Contrails: Mary-Kate Misses Stavros, Doesn't Speak To Paris

  • Wild and unsubstantiated rumors indicate that the working score for Richard Linklater's adaptation of Philip K. Dick's good-christ-it's- awesome novel A Scanner Darkly has been scrapped, and will be replaced with a new original score by Radiohead currently in the works, adding to the film's already formidable hipster cache. Fans cheer that Radiohead is the most vital and interesting musical project working today. Meanwhile, U.N. Spacy identifies those people and sternly crosses them off our list of people we're willing to split a pitcher with.
  • If you can find Mary-Kate Olsen in the picture to the right, I guess you're back on the pitcher-split list, 'cause I'm hard-pressed to make out anything human (or even gelfling) there. This pic accompanies an interview in which Mary-Kate tells W Magazine she misses and still loves badboy ex-boyfriend/Petron enthusiast Stavros Niarchos III, although the two are no longer on speaking terms. Also on MKO's no-talky list is Paris Hilton, which probably works out well for both. I mean really, how many stilted "You got it, dude!"s can one heiress be expected to tolerate?!?
  • Since we're talking gelfling, take a gander at this.
  • Italian tabloid Grazia says that Jennifer Aniston recently gathered friends outside her Malibu house for a boisterous ceremonial burning of her wedding dress, love letters from ex-husband Brad Pitt, and a few other mementos.
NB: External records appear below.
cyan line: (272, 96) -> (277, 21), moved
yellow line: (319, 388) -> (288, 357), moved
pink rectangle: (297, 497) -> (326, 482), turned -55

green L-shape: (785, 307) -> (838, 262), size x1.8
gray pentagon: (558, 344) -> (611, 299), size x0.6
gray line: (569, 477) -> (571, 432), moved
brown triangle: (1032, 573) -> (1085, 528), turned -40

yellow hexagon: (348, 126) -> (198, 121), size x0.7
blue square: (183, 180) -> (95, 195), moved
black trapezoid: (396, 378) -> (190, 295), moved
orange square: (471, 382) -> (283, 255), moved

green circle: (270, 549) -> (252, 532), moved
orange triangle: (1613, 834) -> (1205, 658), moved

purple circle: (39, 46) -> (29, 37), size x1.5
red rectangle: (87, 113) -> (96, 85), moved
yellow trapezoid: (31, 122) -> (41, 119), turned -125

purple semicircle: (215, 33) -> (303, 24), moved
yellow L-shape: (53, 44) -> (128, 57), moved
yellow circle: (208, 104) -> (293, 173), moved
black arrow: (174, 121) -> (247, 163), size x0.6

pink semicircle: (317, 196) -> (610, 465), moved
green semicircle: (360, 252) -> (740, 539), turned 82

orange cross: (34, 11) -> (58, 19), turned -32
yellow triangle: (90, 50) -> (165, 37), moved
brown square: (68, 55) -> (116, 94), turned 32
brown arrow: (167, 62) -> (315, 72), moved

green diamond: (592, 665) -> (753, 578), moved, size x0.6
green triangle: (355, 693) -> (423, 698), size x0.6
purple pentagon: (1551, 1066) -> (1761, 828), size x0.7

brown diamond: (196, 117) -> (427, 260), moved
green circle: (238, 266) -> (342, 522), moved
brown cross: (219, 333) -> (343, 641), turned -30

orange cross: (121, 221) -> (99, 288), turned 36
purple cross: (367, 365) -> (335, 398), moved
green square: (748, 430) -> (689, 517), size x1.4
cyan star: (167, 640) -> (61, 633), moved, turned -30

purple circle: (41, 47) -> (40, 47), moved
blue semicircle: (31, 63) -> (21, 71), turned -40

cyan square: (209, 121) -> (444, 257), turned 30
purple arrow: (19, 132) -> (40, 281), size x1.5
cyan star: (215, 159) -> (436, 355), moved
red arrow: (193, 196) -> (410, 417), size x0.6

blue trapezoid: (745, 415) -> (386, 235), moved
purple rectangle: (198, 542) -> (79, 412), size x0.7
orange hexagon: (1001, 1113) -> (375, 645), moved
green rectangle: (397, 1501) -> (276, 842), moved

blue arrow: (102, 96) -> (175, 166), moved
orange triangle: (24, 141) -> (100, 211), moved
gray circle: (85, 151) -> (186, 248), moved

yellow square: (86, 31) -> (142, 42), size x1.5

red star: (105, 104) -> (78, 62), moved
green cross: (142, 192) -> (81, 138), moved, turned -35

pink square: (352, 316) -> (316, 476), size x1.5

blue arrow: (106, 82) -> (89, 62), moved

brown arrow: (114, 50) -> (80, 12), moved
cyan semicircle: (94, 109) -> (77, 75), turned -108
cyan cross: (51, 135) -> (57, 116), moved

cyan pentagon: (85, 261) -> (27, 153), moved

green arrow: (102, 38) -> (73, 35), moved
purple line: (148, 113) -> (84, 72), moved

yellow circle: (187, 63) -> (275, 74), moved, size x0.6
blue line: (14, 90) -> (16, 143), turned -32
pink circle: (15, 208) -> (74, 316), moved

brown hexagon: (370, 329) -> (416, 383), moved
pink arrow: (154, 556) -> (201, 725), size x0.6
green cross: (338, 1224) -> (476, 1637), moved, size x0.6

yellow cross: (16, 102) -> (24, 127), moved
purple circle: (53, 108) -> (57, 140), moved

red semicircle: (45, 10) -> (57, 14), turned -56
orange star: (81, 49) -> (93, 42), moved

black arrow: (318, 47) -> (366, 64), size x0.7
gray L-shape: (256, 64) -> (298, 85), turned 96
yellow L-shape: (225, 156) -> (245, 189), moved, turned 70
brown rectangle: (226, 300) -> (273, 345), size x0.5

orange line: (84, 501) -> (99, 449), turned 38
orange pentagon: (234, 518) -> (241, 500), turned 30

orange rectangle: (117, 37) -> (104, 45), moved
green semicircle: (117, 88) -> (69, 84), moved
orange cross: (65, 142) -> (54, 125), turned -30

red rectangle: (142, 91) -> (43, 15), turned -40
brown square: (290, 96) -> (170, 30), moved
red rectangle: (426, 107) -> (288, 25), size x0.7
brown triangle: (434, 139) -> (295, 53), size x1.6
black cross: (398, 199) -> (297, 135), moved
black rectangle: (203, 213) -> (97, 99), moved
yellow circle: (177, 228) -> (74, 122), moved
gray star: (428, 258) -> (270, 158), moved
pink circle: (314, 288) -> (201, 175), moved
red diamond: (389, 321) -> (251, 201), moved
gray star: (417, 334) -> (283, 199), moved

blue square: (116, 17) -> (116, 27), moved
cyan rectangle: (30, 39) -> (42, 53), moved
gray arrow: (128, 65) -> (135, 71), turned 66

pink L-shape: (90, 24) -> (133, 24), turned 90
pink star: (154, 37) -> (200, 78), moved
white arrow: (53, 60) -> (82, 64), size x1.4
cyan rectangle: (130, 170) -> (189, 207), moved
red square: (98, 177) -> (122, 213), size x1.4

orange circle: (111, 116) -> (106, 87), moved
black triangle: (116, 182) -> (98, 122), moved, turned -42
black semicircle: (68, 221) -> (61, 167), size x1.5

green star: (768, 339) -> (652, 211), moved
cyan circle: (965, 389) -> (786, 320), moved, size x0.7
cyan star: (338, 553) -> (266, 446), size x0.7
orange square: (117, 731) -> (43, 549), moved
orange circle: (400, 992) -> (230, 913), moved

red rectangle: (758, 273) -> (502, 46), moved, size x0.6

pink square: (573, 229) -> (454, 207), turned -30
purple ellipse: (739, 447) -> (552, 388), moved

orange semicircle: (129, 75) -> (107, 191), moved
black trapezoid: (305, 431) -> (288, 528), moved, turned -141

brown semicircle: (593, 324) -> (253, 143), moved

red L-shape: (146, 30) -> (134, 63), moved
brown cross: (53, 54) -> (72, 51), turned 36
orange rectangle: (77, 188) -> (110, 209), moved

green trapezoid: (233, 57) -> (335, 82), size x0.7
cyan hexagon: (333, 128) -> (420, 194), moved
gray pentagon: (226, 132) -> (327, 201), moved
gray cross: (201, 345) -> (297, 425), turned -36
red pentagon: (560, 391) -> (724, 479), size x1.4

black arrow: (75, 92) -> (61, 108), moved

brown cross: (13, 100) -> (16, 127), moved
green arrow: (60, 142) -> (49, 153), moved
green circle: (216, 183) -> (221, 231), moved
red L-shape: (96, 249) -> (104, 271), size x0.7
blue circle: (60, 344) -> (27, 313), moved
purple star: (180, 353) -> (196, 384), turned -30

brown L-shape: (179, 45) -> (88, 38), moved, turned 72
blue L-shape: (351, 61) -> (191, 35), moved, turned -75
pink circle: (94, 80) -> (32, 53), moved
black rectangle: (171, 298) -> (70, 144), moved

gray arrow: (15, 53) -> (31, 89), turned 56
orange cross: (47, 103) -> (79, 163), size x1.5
  • Also on Page Six is a rhyming Christmas-y skewering of Katie Couric, if you're into that kinda thing.
  • In the wake of Murder Inc.'s high-profile mega-criminal allegations, Ashanti tells MTV News about her tough lessons in "trinkle-down economics." She also gushes that it was "a pleasure" to work with Meth, which unfortunately isn't nearly as funny in context.
  • You know what totally sucks? It totally sucks when you're staying at your celebrity friend's house and you peel off your shirt to do some topless mail-checking and some slimy paparazzo, like, totally invades your privacy by snapping photos from three football field lengths away and the next thing you know you hafta have your lawyer clean the pictures off the internet. Man that totally sucks!